Regarding the first prong, an inventor’s own work cannot be used to invalidate patents unless the inventor places the invention on sale or uses it publicly more than a year before filing a patent application. To qualify as public, a use must occur without any limitation or restriction, or injunction of secrecy. In Invitrogen, the invention was maintained as a trade secret, i.e., under a strict obligation of secrecy.
With regard to the second prong, there was no commercial exploitation of the invention. Accordingly, the facts in the Invitrogen case were insufficient to erect a public use bar to patentability under Section 102(b).
Still, an agreement of confidentiality is not essential to render a use not public. For example, in Moleculon Research Corp. v. CBS, Inc., an inventor’s private use of the invention, as well as explanations of the operation of his invention to friends and university colleagues, were not deemed to constitute public use.
The author of the Invitrogen opinion, Judge Rader stated that commercial exploitation is a clear indication of public use, but it likely requires more than, for example, a secret offer for sale.

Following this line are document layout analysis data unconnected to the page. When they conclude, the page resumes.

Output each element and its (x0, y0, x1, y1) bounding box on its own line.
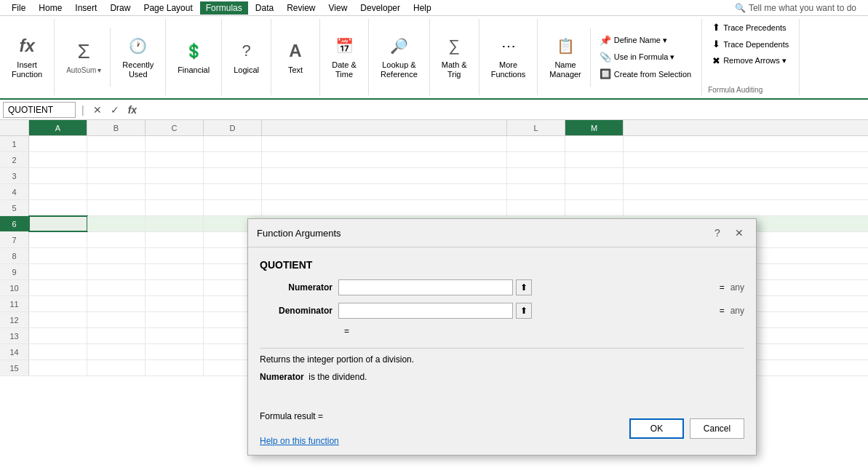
help-link[interactable]: Help on this function (260, 436, 339, 446)
denominator-equals: = (720, 306, 725, 316)
numerator-collapse-button[interactable]: ⬆ (516, 279, 532, 295)
ribbon-math-group: ∑ Math & Trig (430, 19, 479, 95)
trace-precedents-icon: ⬆ (712, 22, 720, 33)
dialog-titlebar: Function Arguments ? ✕ (248, 219, 756, 247)
confirm-button[interactable]: ✓ (108, 104, 122, 116)
arg-description: Numerator is the dividend. (260, 372, 744, 382)
denominator-input[interactable] (338, 303, 513, 319)
numerator-label: Numerator (260, 282, 333, 293)
trace-dependents-button[interactable]: ⬇ Trace Dependents (708, 37, 793, 51)
menu-pagelayout[interactable]: Page Layout (138, 1, 198, 15)
financial-icon: 💲 (182, 39, 205, 63)
formula-auditing-label: Formula Auditing (708, 84, 763, 94)
trace-precedents-button[interactable]: ⬆ Trace Precedents (708, 20, 793, 34)
menu-review[interactable]: Review (281, 1, 321, 15)
dialog-title: Function Arguments (257, 228, 341, 239)
use-in-formula-button[interactable]: 📎 Use in Formula ▾ (595, 50, 696, 64)
use-in-formula-label: Use in Formula ▾ (614, 52, 675, 62)
menu-insert[interactable]: Insert (69, 1, 103, 15)
autosum-chevron: ▾ (97, 66, 101, 74)
define-name-icon: 📌 (600, 35, 611, 46)
ribbon-datetime-group: 📅 Date & Time (320, 19, 369, 95)
numerator-equals: = (720, 282, 725, 293)
remove-arrows-label: Remove Arrows ▾ (723, 56, 787, 65)
denominator-collapse-button[interactable]: ⬆ (516, 303, 532, 319)
dialog-body: QUOTIENT Numerator ⬆ = any Denominator (248, 247, 756, 405)
tell-me-text: Tell me what you want to do (749, 3, 856, 13)
datetime-icon: 📅 (333, 35, 356, 58)
formula-input[interactable] (143, 103, 865, 116)
define-name-label: Define Name ▾ (614, 36, 667, 45)
function-button[interactable]: fx (125, 104, 140, 116)
dialog-footer: Formula result = Help on this function O… (248, 405, 756, 455)
menu-formulas[interactable]: Formulas (200, 1, 248, 15)
name-box[interactable] (3, 102, 76, 118)
ribbon-logical-group: ? Logical (222, 19, 271, 95)
dialog-close-button[interactable]: ✕ (731, 225, 747, 241)
dialog-controls: ? ✕ (709, 225, 747, 241)
remove-arrows-button[interactable]: ✖ Remove Arrows ▾ (708, 54, 793, 68)
cancel-button[interactable]: Cancel (690, 418, 744, 439)
function-arguments-dialog: Function Arguments ? ✕ QUOTIENT Numerato… (247, 218, 757, 456)
datetime-label: Date & Time (332, 60, 357, 79)
ribbon: fx Insert Function Σ AutoSum ▾ 🕐 Recentl… (0, 16, 868, 100)
ribbon-text-group: A Text (271, 19, 320, 95)
ribbon-more-functions-group: ⋯ More Functions (479, 19, 538, 95)
ribbon-autosum-group: Σ AutoSum ▾ 🕐 Recently Used (55, 19, 166, 95)
datetime-button[interactable]: 📅 Date & Time (326, 32, 362, 83)
create-from-selection-label: Create from Selection (614, 70, 691, 79)
text-label: Text (288, 65, 303, 75)
menu-home[interactable]: Home (33, 1, 68, 15)
denominator-label: Denominator (260, 306, 333, 316)
math-label: Math & Trig (442, 60, 467, 79)
insert-function-button[interactable]: fx Insert Function (6, 32, 48, 83)
more-functions-icon: ⋯ (497, 35, 520, 58)
function-name: QUOTIENT (260, 259, 744, 271)
math-icon: ∑ (442, 35, 466, 58)
autosum-dropdown[interactable]: AutoSum ▾ (66, 66, 101, 74)
autosum-label: AutoSum (66, 66, 96, 74)
tell-me-search: 🔍 Tell me what you want to do (729, 3, 862, 13)
financial-label: Financial (178, 65, 210, 75)
denominator-input-wrap: ⬆ (338, 303, 711, 319)
result-equals: = (344, 326, 744, 336)
logical-button[interactable]: ? Logical (228, 32, 265, 83)
menu-developer[interactable]: Developer (354, 1, 406, 15)
collapse-icon: ⬆ (520, 282, 527, 293)
arg-description-label: Numerator (260, 372, 304, 382)
lookup-button[interactable]: 🔎 Lookup & Reference (375, 32, 423, 83)
menu-bar: File Home Insert Draw Page Layout Formul… (0, 0, 868, 16)
insert-function-label: Insert Function (12, 60, 42, 79)
numerator-input-wrap: ⬆ (338, 279, 711, 295)
menu-file[interactable]: File (6, 1, 31, 15)
dialog-buttons: OK Cancel (629, 418, 744, 439)
ok-button[interactable]: OK (629, 418, 684, 439)
menu-help[interactable]: Help (407, 1, 437, 15)
name-manager-button[interactable]: 📋 Name Manager (544, 32, 586, 83)
ribbon-formula-auditing-group: ⬆ Trace Precedents ⬇ Trace Dependents ✖ … (702, 19, 800, 95)
menu-draw[interactable]: Draw (104, 1, 136, 15)
sigma-icon: Σ (72, 40, 95, 63)
financial-button[interactable]: 💲 Financial (172, 32, 215, 83)
more-functions-button[interactable]: ⋯ More Functions (485, 32, 532, 83)
numerator-input[interactable] (338, 279, 513, 295)
description-area: Returns the integer portion of a divisio… (260, 348, 744, 382)
menu-data[interactable]: Data (250, 1, 279, 15)
text-button[interactable]: A Text (277, 32, 314, 83)
ribbon-financial-group: 💲 Financial (166, 19, 222, 95)
cancel-button[interactable]: ✕ (90, 104, 105, 116)
lookup-icon: 🔎 (387, 35, 410, 58)
create-from-selection-button[interactable]: 🔲 Create from Selection (595, 67, 696, 81)
autosum-button[interactable]: Σ AutoSum ▾ (60, 32, 107, 83)
remove-arrows-icon: ✖ (712, 55, 720, 66)
recently-used-button[interactable]: 🕐 Recently Used (116, 32, 159, 83)
collapse-icon-2: ⬆ (520, 306, 527, 316)
formula-bar-separator: | (79, 104, 87, 116)
math-button[interactable]: ∑ Math & Trig (436, 32, 473, 83)
dialog-help-button[interactable]: ? (709, 225, 725, 241)
arg-row-denominator: Denominator ⬆ = any (260, 303, 744, 319)
define-name-button[interactable]: 📌 Define Name ▾ (595, 33, 696, 47)
arg-description-text: is the dividend. (308, 372, 367, 382)
menu-view[interactable]: View (323, 1, 354, 15)
name-manager-icon: 📋 (554, 35, 577, 58)
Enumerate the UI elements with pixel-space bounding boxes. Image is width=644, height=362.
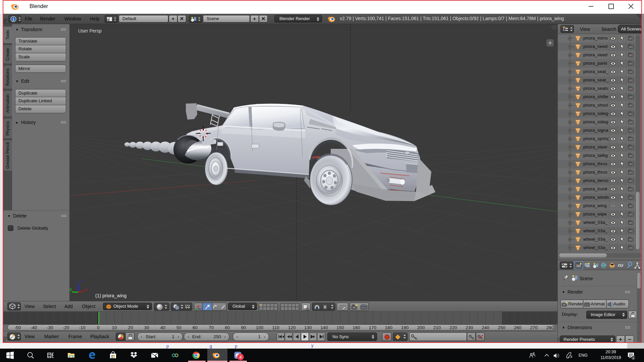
svg-text:y: y [70,287,72,292]
svg-text:x: x [85,287,88,292]
svg-text:1: 1 [632,356,634,360]
svg-text:z: z [79,278,82,283]
svg-text:4: 4 [239,355,241,360]
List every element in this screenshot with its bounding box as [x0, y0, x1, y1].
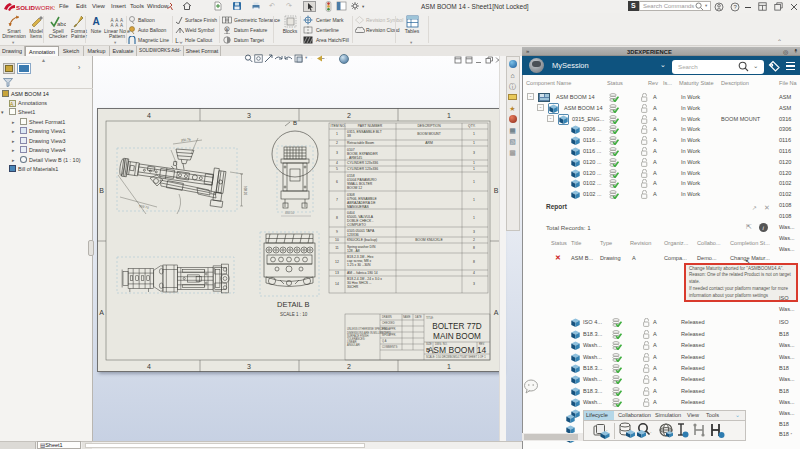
svg-text:1: 1 — [473, 132, 475, 136]
svg-text:Q.A: Q.A — [382, 339, 387, 343]
svg-text:2: 2 — [347, 363, 351, 370]
svg-text:BOOM 12: BOOM 12 — [347, 186, 362, 190]
svg-text:128 - A8: 128 - A8 — [347, 249, 360, 253]
svg-text:DATE: DATE — [415, 315, 422, 319]
svg-text:CYLINDER 123x336: CYLINDER 123x336 — [347, 167, 378, 171]
svg-text:8: 8 — [336, 216, 338, 220]
svg-text:KNUCKLE (backup): KNUCKLE (backup) — [347, 238, 377, 242]
svg-text:38: 38 — [347, 134, 351, 138]
svg-text:PART NUMBER: PART NUMBER — [358, 124, 383, 128]
svg-text:BOOM KNUCKLE: BOOM KNUCKLE — [415, 238, 443, 242]
svg-text:DRAWN: DRAWN — [382, 315, 392, 319]
svg-text:DETAIL B: DETAIL B — [277, 300, 310, 309]
svg-text:3: 3 — [247, 363, 251, 370]
svg-text:11: 11 — [335, 246, 339, 250]
svg-text:MFG APPR.: MFG APPR. — [382, 333, 396, 337]
svg-text:·: · — [606, 427, 608, 433]
svg-text:3: 3 — [336, 151, 338, 155]
svg-text:1: 1 — [336, 132, 338, 136]
svg-text:10: 10 — [335, 238, 339, 242]
svg-text:4: 4 — [147, 363, 151, 370]
svg-text:ANGULAR:: ANGULAR: — [347, 343, 361, 347]
svg-text:480.50: 480.50 — [285, 211, 295, 215]
svg-text:1: 1 — [473, 180, 475, 184]
svg-text:BOOM MOUNT: BOOM MOUNT — [417, 132, 441, 136]
svg-text:1: 1 — [473, 167, 475, 171]
svg-text:0315, ENSAMBLE BLT: 0315, ENSAMBLE BLT — [347, 130, 382, 134]
svg-text:COMMENTS:: COMMENTS: — [382, 345, 398, 349]
svg-text:BOLTER 77D: BOLTER 77D — [432, 322, 482, 331]
svg-text:·: · — [650, 429, 652, 435]
svg-text:AM -- fabrica 180 14: AM -- fabrica 180 14 — [347, 271, 378, 275]
svg-text:1: 1 — [447, 112, 451, 119]
svg-text:9: 9 — [336, 230, 338, 234]
svg-text:30CHR: 30CHR — [347, 285, 359, 289]
svg-text:12: 12 — [335, 260, 339, 264]
svg-text:MAIN BOOM: MAIN BOOM — [433, 332, 481, 341]
svg-text:4: 4 — [147, 112, 151, 119]
svg-text:Retractable Boom: Retractable Boom — [347, 141, 374, 145]
svg-text:CHECKED: CHECKED — [382, 321, 395, 325]
svg-text:3: 3 — [473, 151, 475, 155]
svg-text:7: 7 — [336, 198, 338, 202]
svg-text:DESCRIPTION: DESCRIPTION — [417, 124, 441, 128]
svg-text:A: A — [226, 27, 229, 32]
svg-text:B: B — [494, 187, 499, 194]
svg-text:13: 13 — [335, 271, 339, 275]
svg-text:ARM: ARM — [425, 141, 433, 145]
svg-text:A: A — [99, 309, 104, 316]
svg-text:123X36: 123X36 — [347, 233, 359, 237]
svg-text:NAME: NAME — [403, 315, 411, 319]
svg-text:QTY.: QTY. — [468, 124, 476, 128]
svg-text:- ARM145: - ARM145 — [347, 156, 362, 160]
svg-text:6: 6 — [336, 180, 338, 184]
svg-text:3: 3 — [247, 112, 251, 119]
svg-text:SOLIDWORKS: SOLIDWORKS — [16, 4, 55, 11]
svg-text:L⌄: L⌄ — [175, 38, 183, 44]
svg-text:?: ? — [733, 4, 737, 10]
svg-text:SCALE 1 : 10: SCALE 1 : 10 — [280, 312, 308, 317]
svg-text:4: 4 — [336, 161, 338, 165]
svg-text:1: 1 — [447, 363, 451, 370]
svg-text:1: 1 — [473, 161, 475, 165]
svg-text:ASM BOOM 14: ASM BOOM 14 — [428, 345, 487, 355]
svg-text:2: 2 — [347, 112, 351, 119]
svg-text:908.26: 908.26 — [243, 186, 247, 196]
svg-text:TITLE:: TITLE: — [426, 316, 434, 320]
svg-text:MANGUERAS: MANGUERAS — [347, 205, 370, 209]
svg-text:1: 1 — [473, 198, 475, 202]
svg-text:14: 14 — [335, 282, 339, 286]
svg-text:8: 8 — [473, 260, 475, 264]
svg-text:CYLINDER 123x336: CYLINDER 123x336 — [347, 161, 378, 165]
svg-text:ITEM NO.: ITEM NO. — [331, 124, 346, 128]
svg-text:5: 5 — [336, 167, 338, 171]
svg-text:3: 3 — [473, 230, 475, 234]
svg-text:B: B — [293, 120, 297, 126]
svg-text:8: 8 — [473, 246, 475, 250]
svg-text:A: A — [494, 309, 499, 316]
svg-text:1: 1 — [473, 141, 475, 145]
svg-text:2: 2 — [473, 238, 475, 242]
svg-text:552.70: 552.70 — [139, 204, 150, 210]
svg-text:4: 4 — [473, 271, 475, 275]
svg-text:ENG APPR.: ENG APPR. — [382, 327, 396, 331]
svg-text:1.25 x 30 --30N: 1.25 x 30 --30N — [347, 263, 371, 267]
svg-text:B: B — [426, 347, 430, 353]
svg-text:2: 2 — [336, 141, 338, 145]
svg-text:SCALE: 1:50 DRCWBOM14.770.BT: SCALE: 1:50 DRCWBOM14.770.BT SHEET 1 OF … — [426, 355, 486, 359]
svg-text:1: 1 — [473, 216, 475, 220]
svg-text:COMPLETO: COMPLETO — [347, 223, 366, 227]
svg-text:B: B — [99, 187, 104, 194]
svg-text:3: 3 — [473, 282, 475, 286]
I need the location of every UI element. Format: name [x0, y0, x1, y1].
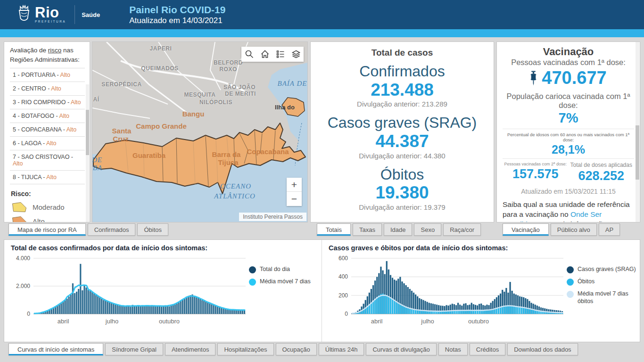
covid-dashboard: Rio PREFEITURA Saúde Painel Rio COVID-19… — [0, 0, 644, 362]
chart-legend-item: Média móvel 7 dias — [249, 278, 319, 286]
risk-swatch-icon — [12, 216, 27, 223]
region-list-item[interactable]: 7 - SAO CRISTOVAO - Alto — [10, 150, 85, 171]
region-risk-level: Alto — [59, 113, 69, 119]
confirmed-chart-title: Total de casos confirmados por data de i… — [11, 244, 322, 252]
region-name: 5 - COPACABANA - — [13, 126, 66, 133]
svg-text:abril: abril — [58, 318, 69, 325]
region-name: 1 - PORTUARIA - — [13, 72, 60, 78]
confirmed-chart-legend: Total do diaMédia móvel 7 dias — [249, 254, 319, 333]
svg-text:abril: abril — [371, 318, 383, 325]
tab-totais[interactable]: Totais — [317, 223, 351, 236]
page-title: Painel Rio COVID-19 — [129, 4, 225, 16]
tab-ultimas-24h[interactable]: Últimas 24h — [319, 343, 364, 355]
tab-ocupacao[interactable]: Ocupação — [276, 343, 317, 355]
tab-idade[interactable]: Idade — [384, 223, 413, 236]
tab-sindrome-gripal[interactable]: Síndrome Gripal — [105, 343, 163, 355]
severe-deaths-chart: 0200400600abriljulhooutubro — [329, 254, 567, 333]
svg-text:0: 0 — [27, 311, 30, 317]
region-list-item[interactable]: 6 - LAGOA - Alto — [10, 137, 85, 150]
dose1-value: 470.677 — [542, 68, 606, 88]
cases-tab-group: TotaisTaxasIdadeSexoRaça/cor — [317, 223, 483, 236]
map-zoom-control: + − — [287, 178, 302, 206]
tab-notas[interactable]: Notas — [438, 343, 468, 355]
scrollbar-thumb[interactable] — [86, 110, 89, 155]
tab-mapa-de-risco-por-ra[interactable]: Mapa de risco por RA — [8, 223, 86, 236]
confirmed-previous: Divulgação anterior: 213.289 — [311, 100, 494, 108]
region-list-item[interactable]: 5 - COPACABANA - Alto — [10, 123, 85, 137]
zoom-out-button[interactable]: − — [287, 192, 302, 206]
region-risk-level: Alto — [51, 85, 61, 92]
region-list-item[interactable]: 1 - PORTUARIA - Alto — [10, 68, 85, 82]
home-icon[interactable] — [257, 47, 272, 62]
population-value: 7% — [503, 110, 634, 126]
vaccination-title: Vacinação — [503, 46, 634, 58]
scrollbar-thumb[interactable] — [636, 125, 639, 180]
tab-hospitalizacoes[interactable]: Hospitalizações — [217, 343, 273, 355]
region-name: 4 - BOTAFOGO - — [13, 113, 59, 119]
svg-text:2.000: 2.000 — [16, 283, 30, 289]
risk-title-risco-link[interactable]: risco — [48, 47, 62, 54]
tab-confirmados[interactable]: Confirmados — [88, 223, 136, 236]
elderly-value: 28,1% — [503, 143, 634, 156]
tab-vacinacao[interactable]: Vacinação — [503, 223, 549, 236]
deaths-heading: Óbitos — [311, 166, 494, 183]
page-subtitle: Atualizado em 14/03/2021 — [129, 16, 225, 25]
region-risk-level: Alto — [71, 99, 81, 106]
deaths-previous: Divulgação anterior: 19.379 — [311, 203, 494, 211]
legend-label: Total do dia — [260, 266, 290, 273]
legend-label: Média móvel 7 dias óbitos — [578, 290, 636, 305]
map-attribution: Instituto Pereira Passos — [239, 213, 306, 221]
dose1-label: Pessoas vacinadas com 1ª dose: — [503, 58, 634, 67]
risk-panel-title: Avaliação de risco nas Regiões Administr… — [10, 46, 85, 65]
zoom-in-button[interactable]: + — [287, 178, 302, 192]
map-canvas[interactable] — [92, 42, 307, 222]
vaccination-panel: Vacinação Pessoas vacinadas com 1ª dose:… — [496, 41, 640, 222]
tab-creditos[interactable]: Créditos — [470, 343, 505, 355]
rio-prefeitura-logo: Rio PREFEITURA Saúde — [17, 5, 100, 25]
vaccination-tab-group: VacinaçãoPúblico alvoAP — [503, 223, 622, 236]
severe-chart-legend: Casos graves (SRAG)ÓbitosMédia móvel 7 d… — [567, 254, 636, 333]
legend-label: Casos graves (SRAG) — [578, 266, 636, 273]
region-name: 7 - SAO CRISTOVAO - — [13, 154, 73, 160]
tab-atendimentos[interactable]: Atendimentos — [165, 343, 216, 355]
population-label: População carioca vacinada com 1ª dose: — [503, 92, 634, 110]
total-doses-value: 628.252 — [569, 168, 635, 183]
tab-raca-cor[interactable]: Raça/cor — [443, 223, 481, 236]
layers-icon[interactable] — [288, 47, 304, 62]
svg-text:400: 400 — [339, 273, 348, 280]
chart-legend-item: Total do dia — [249, 266, 319, 273]
tab-publico-alvo[interactable]: Público alvo — [551, 223, 597, 236]
chart-legend-item: Óbitos — [567, 278, 636, 286]
region-list-item[interactable]: 3 - RIO COMPRIDO - Alto — [10, 96, 85, 109]
tab-taxas[interactable]: Taxas — [353, 223, 382, 236]
risk-assessment-panel: Avaliação de risco nas Regiões Administr… — [4, 41, 90, 222]
region-risk-level: Alto — [66, 126, 77, 133]
risk-swatch-icon — [12, 202, 27, 213]
vaccination-scrollbar[interactable] — [636, 42, 639, 222]
logo-secretary: Saúde — [82, 11, 100, 18]
confirmed-value: 213.488 — [311, 80, 494, 100]
legend-icon[interactable] — [272, 47, 288, 62]
tab-sexo[interactable]: Sexo — [414, 223, 441, 236]
risk-legend-item: Alto — [10, 214, 85, 223]
region-list-item[interactable]: 8 - TIJUCA - Alto — [10, 171, 85, 184]
logo-subtext: PREFEITURA — [35, 20, 66, 23]
risk-legend-title: Risco: — [11, 190, 85, 197]
tab-curvas-dt-inicio-de-sintomas[interactable]: Curvas dt início de sintomas — [8, 343, 103, 355]
region-name: 8 - TIJUCA - — [13, 174, 46, 181]
region-list-item[interactable]: 4 - BOTAFOGO - Alto — [10, 109, 85, 123]
risk-map[interactable]: JAPERIQUEIMADOSBELFORDROXOSEROPÉDICAMESQ… — [92, 41, 308, 222]
tab-ap[interactable]: AP — [599, 223, 620, 236]
search-icon[interactable] — [241, 47, 257, 62]
tab-curvas-dt-divulgacao[interactable]: Curvas dt divulgação — [366, 343, 436, 355]
info-text: Saiba qual a sua unidade de referência p… — [503, 200, 630, 218]
risk-title-prefix: Avaliação de — [10, 47, 48, 54]
tab-obitos[interactable]: Óbitos — [137, 223, 168, 236]
region-list-item[interactable]: 2 - CENTRO - Alto — [10, 82, 85, 96]
legend-dot-icon — [249, 279, 256, 286]
deaths-value: 19.380 — [311, 183, 494, 203]
region-risk-level: Alto — [13, 160, 23, 167]
legend-dot-icon — [567, 266, 574, 273]
risk-panel-scrollbar[interactable] — [86, 84, 89, 222]
tab-download-dos-dados[interactable]: Download dos dados — [507, 343, 578, 355]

Whether an offer for sale made subject to a confidentiality agreement is enough to withstand an on-sale bar attack under section 102(b) is by no means certain, but taking care to maintain confidentiality presents a compelling argument.
Following this fuller understanding of public use provided by the Federal Circuit, a few thoughts can be passed along. First, keeping a thing or process that furthers research as a trade secret in and of itself should not jeopardize a later-filed patent directed at such an invention, with one caveat: if a second inventor independently invents the same thing later than the first inventor, and files a patent application on it first, the first inventor will lose the chance to get a patent for having concealed the invention.
Second, using the invention as a trade secret to develop a product should not jeopardize the later-filed patent either, that is, not until the product is offered for sale. Once a year has passed since the product was first offered for sale, no patent to the product, its method of making, or a tool used in that method will be free of a Section 102 (b) public use challenge.
And third, before a phone call is made to a prospective partner, customer, or licensee to see if there is interest, it would be prudent to call a patent lawyer.